In the elections marketplace, this has several disadvantages:
- Election officials can be "locked" into a single manufacturer’s product line by decisions made years ago in their jurisdiction when the needs were different. The cost of converting the jurisdiction’s entire product line to another manufacturer and the top to bottom change in procedures often required could be prohibitive.
- Election officials may not have an opportunity to shop for the more appropriate product to meet their needs if they are limited to using only the products offered by their current manufacturer.
- Smaller companies that might focus on a single product can be locked out because of the lack of interoperability with manufacturer product lines.

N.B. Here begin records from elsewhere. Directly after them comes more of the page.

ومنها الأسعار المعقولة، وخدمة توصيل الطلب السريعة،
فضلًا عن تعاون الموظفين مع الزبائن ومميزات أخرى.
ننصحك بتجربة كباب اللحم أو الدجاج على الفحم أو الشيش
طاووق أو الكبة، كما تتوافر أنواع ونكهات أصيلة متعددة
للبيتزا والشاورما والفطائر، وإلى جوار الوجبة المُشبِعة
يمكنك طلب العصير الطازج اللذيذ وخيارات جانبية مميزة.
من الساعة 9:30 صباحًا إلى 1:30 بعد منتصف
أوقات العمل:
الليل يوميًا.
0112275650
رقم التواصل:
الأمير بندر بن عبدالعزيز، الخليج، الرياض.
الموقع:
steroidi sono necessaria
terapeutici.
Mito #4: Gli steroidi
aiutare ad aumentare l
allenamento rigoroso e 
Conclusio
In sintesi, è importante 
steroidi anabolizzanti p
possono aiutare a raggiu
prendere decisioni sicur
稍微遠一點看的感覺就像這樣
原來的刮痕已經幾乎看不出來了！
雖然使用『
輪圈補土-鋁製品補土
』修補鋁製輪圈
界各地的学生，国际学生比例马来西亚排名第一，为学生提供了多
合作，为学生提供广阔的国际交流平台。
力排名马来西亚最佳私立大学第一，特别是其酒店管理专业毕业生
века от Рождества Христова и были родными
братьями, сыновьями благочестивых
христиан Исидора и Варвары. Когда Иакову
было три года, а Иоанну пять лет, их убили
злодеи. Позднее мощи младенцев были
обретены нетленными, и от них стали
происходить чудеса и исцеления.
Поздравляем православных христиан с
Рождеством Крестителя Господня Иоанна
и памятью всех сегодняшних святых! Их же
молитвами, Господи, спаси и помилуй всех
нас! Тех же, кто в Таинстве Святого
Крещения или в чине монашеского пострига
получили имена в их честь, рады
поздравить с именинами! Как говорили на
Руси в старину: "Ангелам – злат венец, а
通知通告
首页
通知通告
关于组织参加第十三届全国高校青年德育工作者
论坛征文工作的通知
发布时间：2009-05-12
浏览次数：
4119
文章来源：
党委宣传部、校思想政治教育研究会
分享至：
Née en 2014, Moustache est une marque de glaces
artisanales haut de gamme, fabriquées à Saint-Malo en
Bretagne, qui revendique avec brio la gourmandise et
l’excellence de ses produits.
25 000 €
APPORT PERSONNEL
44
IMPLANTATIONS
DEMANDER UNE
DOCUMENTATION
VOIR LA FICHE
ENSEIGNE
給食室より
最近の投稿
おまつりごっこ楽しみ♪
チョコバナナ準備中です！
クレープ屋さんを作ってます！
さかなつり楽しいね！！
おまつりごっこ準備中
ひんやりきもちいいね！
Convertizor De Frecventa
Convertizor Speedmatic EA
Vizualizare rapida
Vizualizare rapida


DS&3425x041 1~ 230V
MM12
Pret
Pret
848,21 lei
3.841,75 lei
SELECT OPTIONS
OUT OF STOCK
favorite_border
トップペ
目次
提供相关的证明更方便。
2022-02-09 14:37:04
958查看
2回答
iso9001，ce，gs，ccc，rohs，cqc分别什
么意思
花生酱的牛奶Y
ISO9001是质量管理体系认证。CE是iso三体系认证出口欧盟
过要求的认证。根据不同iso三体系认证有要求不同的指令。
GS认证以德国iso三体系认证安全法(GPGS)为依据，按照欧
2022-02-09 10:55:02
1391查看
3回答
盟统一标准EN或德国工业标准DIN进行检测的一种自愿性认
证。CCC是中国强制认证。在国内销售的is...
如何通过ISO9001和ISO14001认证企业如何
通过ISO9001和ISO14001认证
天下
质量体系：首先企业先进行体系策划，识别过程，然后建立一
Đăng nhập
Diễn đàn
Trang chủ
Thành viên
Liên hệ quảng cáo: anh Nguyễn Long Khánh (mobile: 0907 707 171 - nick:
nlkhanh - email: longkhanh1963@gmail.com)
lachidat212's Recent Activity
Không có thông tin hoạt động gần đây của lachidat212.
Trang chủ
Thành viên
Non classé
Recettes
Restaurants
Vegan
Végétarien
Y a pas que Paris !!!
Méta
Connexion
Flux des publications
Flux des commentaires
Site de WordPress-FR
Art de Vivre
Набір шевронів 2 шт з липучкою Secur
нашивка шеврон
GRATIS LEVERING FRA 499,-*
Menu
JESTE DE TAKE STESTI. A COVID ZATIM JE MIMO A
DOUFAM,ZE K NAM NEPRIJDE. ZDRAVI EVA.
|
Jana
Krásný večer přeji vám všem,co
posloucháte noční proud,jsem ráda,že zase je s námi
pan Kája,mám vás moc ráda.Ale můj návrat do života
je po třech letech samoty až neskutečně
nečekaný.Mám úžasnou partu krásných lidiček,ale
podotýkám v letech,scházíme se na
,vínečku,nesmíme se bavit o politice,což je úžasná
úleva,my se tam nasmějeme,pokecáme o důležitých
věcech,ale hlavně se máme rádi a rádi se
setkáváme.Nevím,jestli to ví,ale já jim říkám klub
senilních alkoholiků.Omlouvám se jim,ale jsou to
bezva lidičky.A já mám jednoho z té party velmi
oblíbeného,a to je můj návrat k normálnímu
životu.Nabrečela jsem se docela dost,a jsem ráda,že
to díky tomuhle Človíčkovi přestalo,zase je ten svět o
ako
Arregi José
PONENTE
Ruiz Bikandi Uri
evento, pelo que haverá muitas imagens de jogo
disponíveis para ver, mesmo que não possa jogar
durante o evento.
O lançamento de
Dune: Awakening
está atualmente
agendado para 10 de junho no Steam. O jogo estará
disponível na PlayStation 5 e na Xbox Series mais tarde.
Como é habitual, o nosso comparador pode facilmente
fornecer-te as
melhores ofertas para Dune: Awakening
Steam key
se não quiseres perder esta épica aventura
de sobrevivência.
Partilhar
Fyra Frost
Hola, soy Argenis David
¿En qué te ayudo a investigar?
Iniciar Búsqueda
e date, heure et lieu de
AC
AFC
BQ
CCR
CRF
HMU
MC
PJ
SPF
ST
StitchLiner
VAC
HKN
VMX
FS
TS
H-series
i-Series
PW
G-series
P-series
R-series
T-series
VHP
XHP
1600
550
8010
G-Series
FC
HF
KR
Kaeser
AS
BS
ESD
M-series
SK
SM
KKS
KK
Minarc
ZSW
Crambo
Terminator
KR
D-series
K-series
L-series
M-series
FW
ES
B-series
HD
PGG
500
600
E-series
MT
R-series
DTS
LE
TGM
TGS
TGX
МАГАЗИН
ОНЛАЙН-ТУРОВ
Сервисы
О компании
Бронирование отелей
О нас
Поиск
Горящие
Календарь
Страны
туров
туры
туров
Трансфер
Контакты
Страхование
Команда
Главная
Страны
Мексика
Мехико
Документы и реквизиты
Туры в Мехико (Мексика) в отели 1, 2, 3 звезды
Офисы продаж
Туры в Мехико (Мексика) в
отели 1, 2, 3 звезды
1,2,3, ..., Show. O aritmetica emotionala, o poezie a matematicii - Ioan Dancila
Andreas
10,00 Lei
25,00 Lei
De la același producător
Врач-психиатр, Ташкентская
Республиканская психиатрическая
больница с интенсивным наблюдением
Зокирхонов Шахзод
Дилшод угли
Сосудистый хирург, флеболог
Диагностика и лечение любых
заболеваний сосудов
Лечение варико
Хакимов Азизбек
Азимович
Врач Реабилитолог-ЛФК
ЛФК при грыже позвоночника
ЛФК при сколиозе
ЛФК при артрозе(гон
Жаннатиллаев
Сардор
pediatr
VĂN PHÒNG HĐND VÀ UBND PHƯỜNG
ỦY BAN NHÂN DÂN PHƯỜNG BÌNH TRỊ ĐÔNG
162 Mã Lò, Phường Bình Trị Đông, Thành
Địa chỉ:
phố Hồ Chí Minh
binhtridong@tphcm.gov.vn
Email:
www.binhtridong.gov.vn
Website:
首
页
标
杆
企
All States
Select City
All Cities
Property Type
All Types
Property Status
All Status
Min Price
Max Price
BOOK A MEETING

- The addition of newer devices such as online blank ballot distribution or tablet technology is complicated by projects having to define its own data format or use a format that is proprietary to an existing manufacturer.
Without a CDF, duplication of effort, greater risk of getting things wrong, and re-invention of the wheel can occur. Several examples suffice:
A jurisdiction’s voter registration system and candidate filing system may both contain the information needed by its ballot layout system when it comes time to create a new election. These are actually "families" of equipment, and due to a lack of a CDF between the two families, jurisdictions that import/export information between them have commonly had to expend their own resources to create a sort of "translation service" between the two that is unique to that jurisdiction’s situation. Or, some jurisdictions may have to duplicate their data entry by re-creating the information in the ballot layout system more or less manually. Obviously, a CDF between these families of equipment would largely eliminate this duplication of effort and reduce the potential for mistakes.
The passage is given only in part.